Let-polymorphism

When extending the type inference for the STLC towards polymorphism, one has to define when it is admissible to derive an instance of a value.

Ideally, this would be allowed with any use of a bound variable, as in the next example where the f parameter would be instantiated once at Int and once at String:

(λf. (f 3, f "abc")) (λx.x)
= ((λx.x) 3, (λx.x) "abc")
= (3, "abc")

We have a lambda abstraction, (λf. (f 3, f "abc")), applied to an arg (λx.x) (really, the id fucntion). The arg gets bound to the formal param f that occurs twice in the lambda's body, both times in a position of application, but each time to a distinct type; first to 3 :: Int, then to "abc" :: String.

In Haskell, we'd expect this work, but it doesn't! It would work if both args are of the same type, but since they are not, this fails. The reasone is that the type inference is undecidable in a polymorphic λ-calculus. This means we can make this work by adding the approapraite type annotation ourselves:

-- params in the lambda abstractions are treated
-- as being monomorphic, so this isn't allowed:
(\f -> (f 3, f "abc")) (\x -> x) -- ERROR

-- to fix it, we must add the correct type signature:
ps :: (forall a. a -> a) -> (Int, String)
ps f = (f 3, f "abc") -- (3, "abc")

This signature makes ps a Rank-2 function because forall appears in the parens on the LHS of the second, outer (->). This means that the caller of this function must pass in a (function) arg that can be applied to any type at all; the caller doesn't choose the type (as usual), but the author of the ps function does.

In polymorphic λ-calculus type inference is undecidable.

Hindley-Milner type system goes around this problem by providing a special form that allows polymorphism, viz. a let-expression. The let-expression (let-binding, let-clause) is a language construct that allows polymorphism, and so it is called let-polymorphism (first introduced in ML).

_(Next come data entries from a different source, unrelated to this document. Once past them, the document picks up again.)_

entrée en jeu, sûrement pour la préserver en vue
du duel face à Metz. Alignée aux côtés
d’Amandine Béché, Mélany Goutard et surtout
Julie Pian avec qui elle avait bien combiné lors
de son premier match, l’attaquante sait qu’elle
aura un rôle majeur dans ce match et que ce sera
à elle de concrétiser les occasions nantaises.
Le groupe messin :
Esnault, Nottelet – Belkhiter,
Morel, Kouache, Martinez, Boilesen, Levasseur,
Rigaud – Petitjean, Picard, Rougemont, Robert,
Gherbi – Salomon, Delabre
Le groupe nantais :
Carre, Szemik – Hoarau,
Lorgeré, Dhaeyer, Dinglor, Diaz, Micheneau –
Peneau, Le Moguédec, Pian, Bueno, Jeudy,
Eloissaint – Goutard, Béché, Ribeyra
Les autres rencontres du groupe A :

As we've seen, ML doesn't allow polymorphic binding in a lambda abstraction. This is (probably) because a lambda abstraction is merely a function definition, not necessarily followed by an argument; without immediately knowing the type of the arg, not much can be infered about a function. This is unlike the let-expression, which is equavalent to a lambda abstraction with an arg present.

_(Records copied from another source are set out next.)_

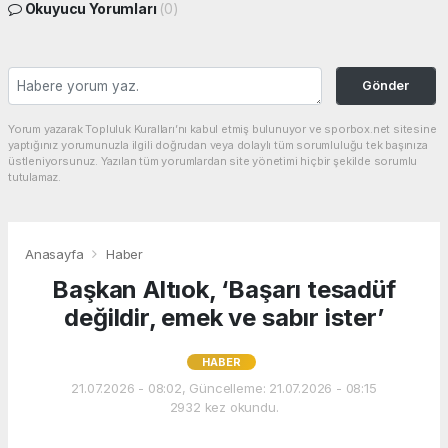
Okuyucu Yorumları
(0)
Gönder
Yorum yazarak Topluluk Kuralları’nı kabul etmiş bulunuyor ve sporbox.net sitesine
yaptığınız yorumunuzla ilgili doğrudan veya dolaylı tüm sorumluluğu tek başınıza
üstleniyorsunuz. Yazılan tüm yorumlardan site yönetimi hiçbir şekilde sorumlu
tutulamaz.
Anasayfa
Haber
Başkan Altıok, ‘Başarı tesadüf
değildir, emek ve sabır ister’
HABER
21.07.2026 - 08:02, Güncelleme: 21.07.2026 - 08:15
2932 kez okundu.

-- a lambda abstraction with an arg…
(\x -> x + x) 3
-- …is the same as a let-expr
let x = 3 in x + x

ML has restricted the binding mechanism by introducing a special form of expression in the language syntax, called let-expression, in which a polymorphic binding is allowed (unline a lambda abstraction, where it's not).

-- let-polymorphism
let f = λx. x
in  (f 3, f "abc")
-- (3, "abc")

Only values bound in a let construct are subject to instantiation, i.e. are polymorphic (so f is polymorphic). On the other hand, the parameters in lambda-abstractions are treated as being monomorphic.